__Exercise goal__
Please restate the data that follows word for word, with the pictures left out.
BEGIN Records shown
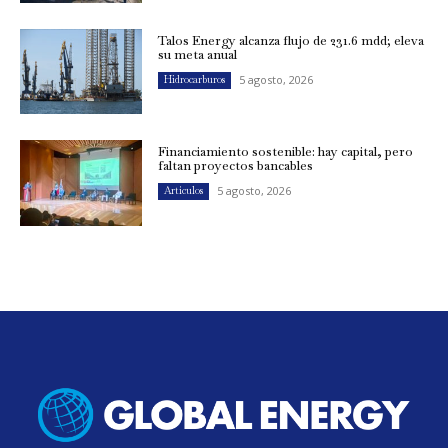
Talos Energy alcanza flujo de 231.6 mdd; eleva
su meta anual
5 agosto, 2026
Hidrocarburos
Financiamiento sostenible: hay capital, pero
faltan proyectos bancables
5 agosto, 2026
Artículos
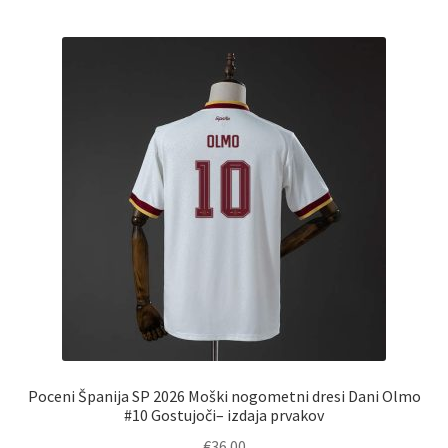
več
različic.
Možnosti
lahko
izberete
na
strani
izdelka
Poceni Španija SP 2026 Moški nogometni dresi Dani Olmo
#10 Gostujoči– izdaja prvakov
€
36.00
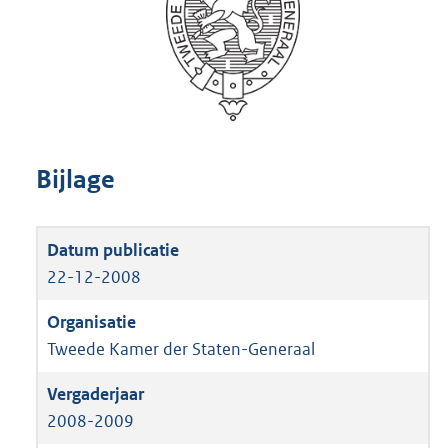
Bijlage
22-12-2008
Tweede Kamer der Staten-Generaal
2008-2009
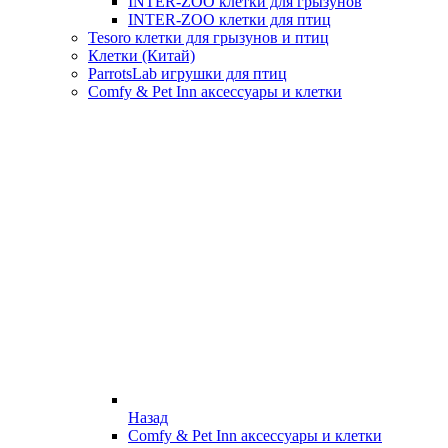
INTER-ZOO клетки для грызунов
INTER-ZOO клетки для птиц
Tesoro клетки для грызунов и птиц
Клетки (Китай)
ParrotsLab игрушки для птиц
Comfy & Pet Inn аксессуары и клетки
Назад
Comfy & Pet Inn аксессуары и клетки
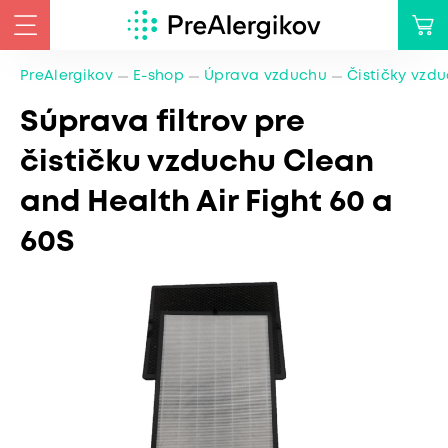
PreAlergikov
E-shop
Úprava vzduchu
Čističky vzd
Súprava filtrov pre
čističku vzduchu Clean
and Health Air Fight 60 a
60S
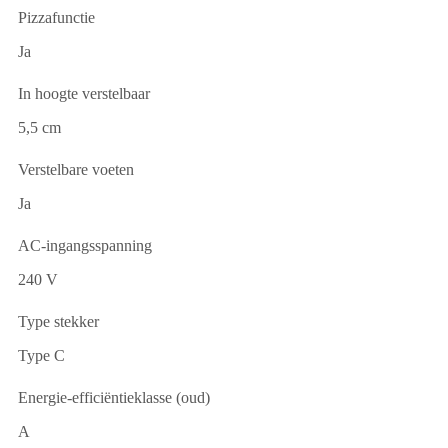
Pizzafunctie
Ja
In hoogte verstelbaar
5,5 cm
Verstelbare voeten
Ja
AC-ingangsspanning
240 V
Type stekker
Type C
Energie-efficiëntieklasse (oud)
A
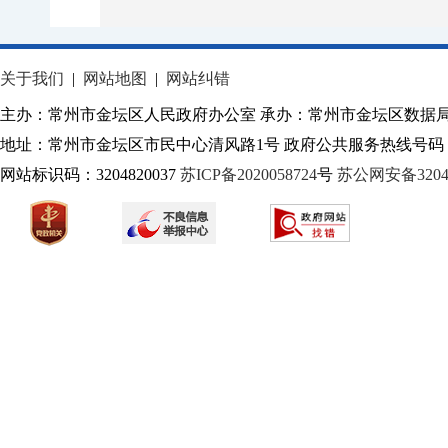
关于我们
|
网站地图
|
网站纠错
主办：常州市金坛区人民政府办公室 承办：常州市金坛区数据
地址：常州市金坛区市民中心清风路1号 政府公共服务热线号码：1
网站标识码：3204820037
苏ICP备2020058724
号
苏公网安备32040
END Records shown
__Response below__
Talos Energy alcanza flujo de 231.6 mdd; eleva
su meta anual
5 agosto, 2026
Hidrocarburos
Financiamiento sostenible: hay capital, pero
faltan proyectos bancables
5 agosto, 2026
Artículos
več
različic.
Možnosti
lahko
izberete
na
strani
izdelka
Poceni Španija SP 2026 Moški nogometni dresi Dani Olmo
#10 Gostujoči– izdaja prvakov
€
36.00
Bijlage
22-12-2008
Tweede Kamer der Staten-Generaal
2008-2009
INTER-ZOO клетки для грызунов
INTER-ZOO клетки для птиц
Tesoro клетки для грызунов и птиц
Клетки (Китай)
ParrotsLab игрушки для птиц
Comfy & Pet Inn аксессуары и клетки
Назад
Comfy & Pet Inn аксессуары и клетки
PreAlergikov
E-shop
Úprava vzduchu
Čističky vzd
Súprava filtrov pre
čističku vzduchu Clean
and Health Air Fight 60 a
60S
Pizzafunctie
Ja
In hoogte verstelbaar
5,5 cm
Verstelbare voeten
Ja
AC-ingangsspanning
240 V
Type stekker
Type C
Energie-efficiëntieklasse (oud)
A
关于我们
|
网站地图
|
网站纠错
主办：常州市金坛区人民政府办公室 承办：常州市金坛区数据
地址：常州市金坛区市民中心清风路1号 政府公共服务热线号码：1
网站标识码：3204820037
苏ICP备2020058724
号
苏公网安备32040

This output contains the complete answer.